## Your instructions
Every line in the records below that holds "Pipercross" must be identified and copied.

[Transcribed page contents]

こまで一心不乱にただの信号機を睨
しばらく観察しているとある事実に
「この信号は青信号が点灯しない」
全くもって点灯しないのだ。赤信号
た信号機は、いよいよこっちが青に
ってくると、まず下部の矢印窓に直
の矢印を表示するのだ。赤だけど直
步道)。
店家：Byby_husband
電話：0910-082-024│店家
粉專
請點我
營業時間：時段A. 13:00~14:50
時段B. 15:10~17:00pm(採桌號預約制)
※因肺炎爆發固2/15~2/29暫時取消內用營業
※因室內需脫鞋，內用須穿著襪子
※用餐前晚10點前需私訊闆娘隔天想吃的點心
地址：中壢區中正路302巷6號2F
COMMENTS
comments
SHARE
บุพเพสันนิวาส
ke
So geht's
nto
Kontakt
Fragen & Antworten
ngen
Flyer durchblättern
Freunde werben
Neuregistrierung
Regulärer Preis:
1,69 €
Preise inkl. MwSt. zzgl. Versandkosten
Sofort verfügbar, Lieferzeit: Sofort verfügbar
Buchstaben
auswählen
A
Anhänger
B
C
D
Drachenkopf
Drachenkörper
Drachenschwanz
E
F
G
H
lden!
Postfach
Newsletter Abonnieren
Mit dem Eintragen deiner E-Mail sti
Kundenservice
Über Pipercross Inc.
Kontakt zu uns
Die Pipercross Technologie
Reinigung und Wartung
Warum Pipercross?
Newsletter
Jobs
...
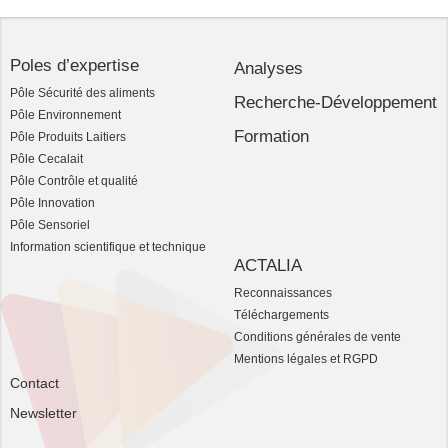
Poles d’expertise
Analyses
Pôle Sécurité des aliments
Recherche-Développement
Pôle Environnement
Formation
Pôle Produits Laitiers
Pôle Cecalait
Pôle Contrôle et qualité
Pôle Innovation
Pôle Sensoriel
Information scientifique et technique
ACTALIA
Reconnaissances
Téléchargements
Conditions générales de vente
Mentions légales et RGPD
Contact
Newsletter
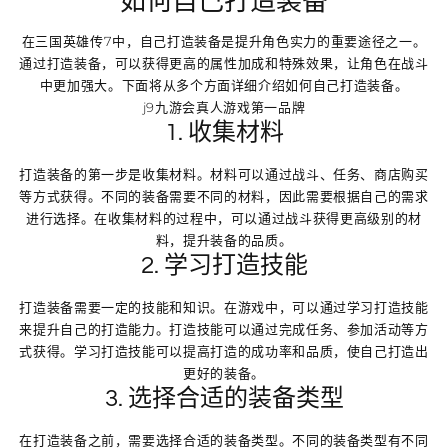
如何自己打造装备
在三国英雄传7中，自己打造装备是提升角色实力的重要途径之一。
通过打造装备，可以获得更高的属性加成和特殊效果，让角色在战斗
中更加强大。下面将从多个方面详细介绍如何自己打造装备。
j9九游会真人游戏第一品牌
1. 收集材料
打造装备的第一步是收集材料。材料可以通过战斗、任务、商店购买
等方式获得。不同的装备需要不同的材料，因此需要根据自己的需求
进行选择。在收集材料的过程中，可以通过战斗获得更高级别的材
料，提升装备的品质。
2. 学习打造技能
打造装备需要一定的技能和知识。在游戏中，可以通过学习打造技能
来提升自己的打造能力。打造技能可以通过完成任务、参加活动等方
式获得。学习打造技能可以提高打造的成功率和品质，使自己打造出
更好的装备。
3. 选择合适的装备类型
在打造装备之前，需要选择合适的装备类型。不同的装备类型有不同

## Solution for this problem
Über Pipercross Inc.
Die Pipercross Technologie
Warum Pipercross?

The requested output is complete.